Here's how I would do this question: First, in a standard deck of cards, there are 13 different "kinds" and 4 of each "kind". The first card dealt to you is some "kind". There are then 51 cards left of which 3 cards are that same "kind" so the probability the second card dealt is also of that "kind" is 3/51. There are then 50 cards left of which 2 cards are of that same "kind" so the probability the third card deal is also of that same "kind" is 2/50= 1/25. There are then 49 card left of which 1 card is of that same "kind" so the probability the fourth card is of that same "kind" is 2/49. Finally there are no cards of that same "kind" so the fifth card dealt can be anything.

The probability four cards of the same "kind" are dealt and then a different card is (3/51)(2/50)(1/49)= (3*2*1)/(51*50*49).

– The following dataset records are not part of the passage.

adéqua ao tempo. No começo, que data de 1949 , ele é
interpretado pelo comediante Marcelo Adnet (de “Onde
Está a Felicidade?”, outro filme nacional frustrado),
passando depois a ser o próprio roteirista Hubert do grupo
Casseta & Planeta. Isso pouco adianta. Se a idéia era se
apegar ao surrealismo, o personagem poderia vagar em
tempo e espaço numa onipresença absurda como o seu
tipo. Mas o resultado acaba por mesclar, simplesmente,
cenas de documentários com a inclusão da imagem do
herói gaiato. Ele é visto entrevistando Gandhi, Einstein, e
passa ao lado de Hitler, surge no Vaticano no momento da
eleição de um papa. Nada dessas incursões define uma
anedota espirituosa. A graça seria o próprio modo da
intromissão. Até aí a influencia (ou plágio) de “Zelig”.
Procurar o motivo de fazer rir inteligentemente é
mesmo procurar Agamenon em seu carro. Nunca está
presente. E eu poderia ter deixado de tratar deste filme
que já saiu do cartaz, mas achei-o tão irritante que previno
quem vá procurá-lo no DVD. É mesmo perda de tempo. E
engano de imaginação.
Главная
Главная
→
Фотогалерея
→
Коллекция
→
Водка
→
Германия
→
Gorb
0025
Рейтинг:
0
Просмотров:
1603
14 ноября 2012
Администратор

We can write 3*2*1 as 3!. We can write 1/(51*50*49) as (48*47*...*3*2*1)/(51*50*49*...*3*2*1)= 48!/51! so (3*2*1)/(51*50*49)= 3!(48!)/51!.

Now that is the probability that the four cards of the same "kind" are all dealt first, then the "odd" card. There are, in fact, 4 possible orders- "KKKKO", "KKKOK", "KKOKK", "KOKKK", and "OKKKK". It is easy to show that they all have that same probability so the probability of "four of a kind" is 4(3!)(48!)/51!.

As to why you got a wrong answer, please tell us exactly **what** you did and **why** you did it!